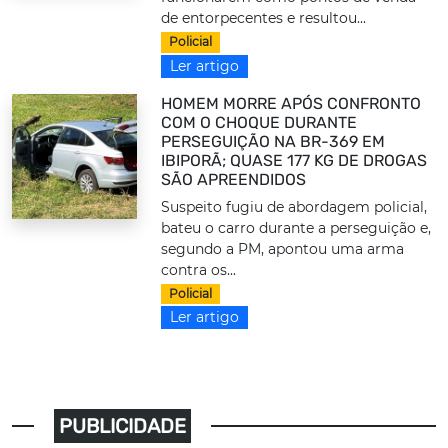
de entorpecentes e resultou...
Policial
Ler artigo
HOMEM MORRE APÓS CONFRONTO
COM O CHOQUE DURANTE
PERSEGUIÇÃO NA BR-369 EM
IBIPORÃ; QUASE 177 KG DE DROGAS
SÃO APREENDIDOS
Suspeito fugiu de abordagem policial,
bateu o carro durante a perseguição e,
segundo a PM, apontou uma arma
contra os...
Policial
Ler artigo
PUBLICIDADE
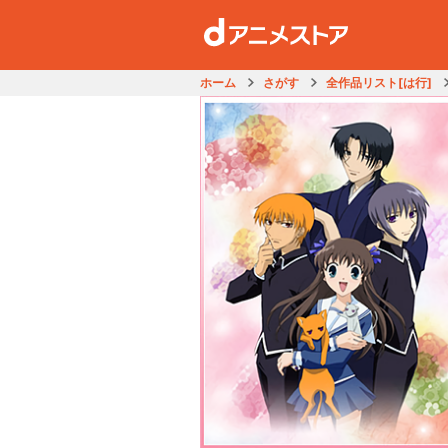
ホーム
さがす
全作品リスト[は行]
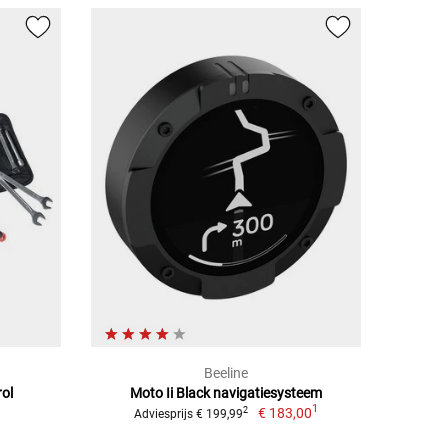
Beeline
ol
Moto Ii Black navigatiesysteem
1
€ 183,00
2
Adviesprijs € 199,99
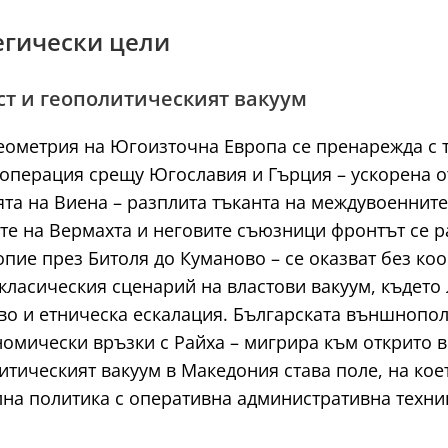
тегически цели
ст и геополитическият вакуум
 геометрия на Югоизточна Европа се пренарежда с
 операция срещу Югославия и Гърция – ускорена о
ята на Виена – разплита тъканта на междувоеннит
ите на Вермахта и неговите съюзници фронтът се 
опие през Битоля до Куманово – се оказват без ко
класическия сценарий на властови вакуум, където
тво и етническа ескалация. Българската външнопол
омически връзки с Райха – мигрира към открито в
литическият вакуум в Македония става поле, на ко
лна политика с оперативна административна техни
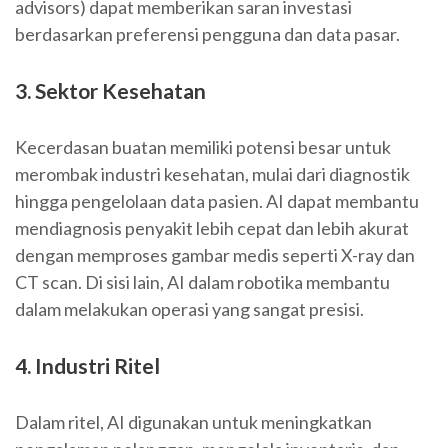
advisors) dapat memberikan saran investasi
berdasarkan preferensi pengguna dan data pasar.
3. Sektor Kesehatan
Kecerdasan buatan memiliki potensi besar untuk
merombak industri kesehatan, mulai dari diagnostik
hingga pengelolaan data pasien. AI dapat membantu
mendiagnosis penyakit lebih cepat dan lebih akurat
dengan memproses gambar medis seperti X-ray dan
CT scan. Di sisi lain, AI dalam robotika membantu
dalam melakukan operasi yang sangat presisi.
4. Industri Ritel
Dalam ritel, AI digunakan untuk meningkatkan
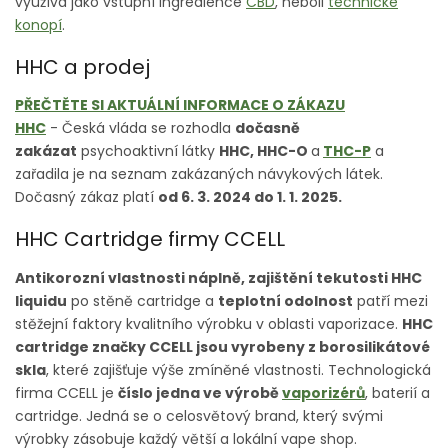
využívá jako vstupní ingredience
CBD
, neboli
technické
konopí
.
HHC a prodej
PŘEČTĚTE SI AKTUÁLNÍ INFORMACE O ZÁKAZU
HHC
- Česká vláda se rozhodla
dočasně
zakázat
psychoaktivní látky
HHC, HHC-O
a
THC-P
a
zařadila je na seznam zakázaných návykových látek.
Dočasný zákaz platí
od 6. 3. 2024 do 1. 1. 2025.
HHC Cartridge firmy CCELL
Antikorozní vlastnosti náplně, zajištění tekutosti HHC
liquidu
po stěně cartridge a
teplotní odolnost
patří mezi
stěžejní faktory kvalitního výrobku v oblasti vaporizace.
HHC
cartridge značky CCELL jsou vyrobeny z borosilikátové
skla
, které zajišťuje výše zmíněné vlastnosti. Technologická
firma CCELL je
číslo jedna ve výrobě
vaporizérů
, baterií a
cartridge. Jedná se o celosvětový brand, který svými
výrobky zásobuje každý větší a lokální vape shop.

——

Task statement: With the images omitted, output all entries exactly as given.

Exercise response:
de entorpecentes e resultou...
Policial
Ler artigo
HOMEM MORRE APÓS CONFRONTO
COM O CHOQUE DURANTE
PERSEGUIÇÃO NA BR-369 EM
IBIPORÃ; QUASE 177 KG DE DROGAS
SÃO APREENDIDOS
Suspeito fugiu de abordagem policial,
bateu o carro durante a perseguição e,
segundo a PM, apontou uma arma
contra os...
Policial
Ler artigo
PUBLICIDADE
ホーム
さがす
全作品リスト[は行]
Beeline
ol
Moto Ii Black navigatiesysteem
1
€ 183,00
2
Adviesprijs € 199,99
тегически цели
ст и геополитическият вакуум
 геометрия на Югоизточна Европа се пренарежда с
 операция срещу Югославия и Гърция – ускорена о
ята на Виена – разплита тъканта на междувоеннит
ите на Вермахта и неговите съюзници фронтът се 
опие през Битоля до Куманово – се оказват без ко
класическия сценарий на властови вакуум, където
тво и етническа ескалация. Българската външнопол
омически връзки с Райха – мигрира към открито в
литическият вакуум в Македония става поле, на ко
лна политика с оперативна административна техни
advisors) dapat memberikan saran investasi
berdasarkan preferensi pengguna dan data pasar.
3. Sektor Kesehatan
Kecerdasan buatan memiliki potensi besar untuk
merombak industri kesehatan, mulai dari diagnostik
hingga pengelolaan data pasien. AI dapat membantu
mendiagnosis penyakit lebih cepat dan lebih akurat
dengan memproses gambar medis seperti X-ray dan
CT scan. Di sisi lain, AI dalam robotika membantu
dalam melakukan operasi yang sangat presisi.
4. Industri Ritel
Dalam ritel, AI digunakan untuk meningkatkan
využívá jako vstupní ingredience
CBD
, neboli
technické
konopí
.
HHC a prodej
PŘEČTĚTE SI AKTUÁLNÍ INFORMACE O ZÁKAZU
HHC
- Česká vláda se rozhodla
dočasně
zakázat
psychoaktivní látky
HHC, HHC-O
a
THC-P
a
zařadila je na seznam zakázaných návykových látek.
Dočasný zákaz platí
od 6. 3. 2024 do 1. 1. 2025.
HHC Cartridge firmy CCELL
Antikorozní vlastnosti náplně, zajištění tekutosti HHC
liquidu
po stěně cartridge a
teplotní odolnost
patří mezi
stěžejní faktory kvalitního výrobku v oblasti vaporizace.
HHC
cartridge značky CCELL jsou vyrobeny z borosilikátové
skla
, které zajišťuje výše zmíněné vlastnosti. Technologická
firma CCELL je
číslo jedna ve výrobě
vaporizérů
, baterií a
cartridge. Jedná se o celosvětový brand, který svými
výrobky zásobuje každý větší a lokální vape shop.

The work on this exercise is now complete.